== Work item ==
From the line with "explanation of its" to the final line, print the records exactly as they are.

___ Given records

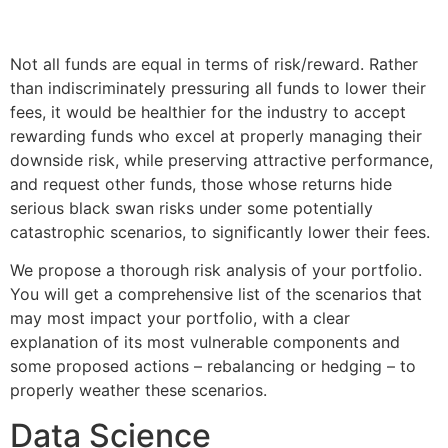
Not all funds are equal in terms of risk/reward. Rather
than indiscriminately pressuring all funds to lower their
fees, it would be healthier for the industry to accept
rewarding funds who excel at properly managing their
downside risk, while preserving attractive performance,
and request other funds, those whose returns hide
serious black swan risks under some potentially
catastrophic scenarios, to significantly lower their fees.
We propose a thorough risk analysis of your portfolio.
You will get a comprehensive list of the scenarios that
may most impact your portfolio, with a clear
explanation of its most vulnerable components and
some proposed actions – rebalancing or hedging – to
properly weather these scenarios.
Data Science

______

== Solved problem ==
explanation of its most vulnerable components and
some proposed actions – rebalancing or hedging – to
properly weather these scenarios.
Data Science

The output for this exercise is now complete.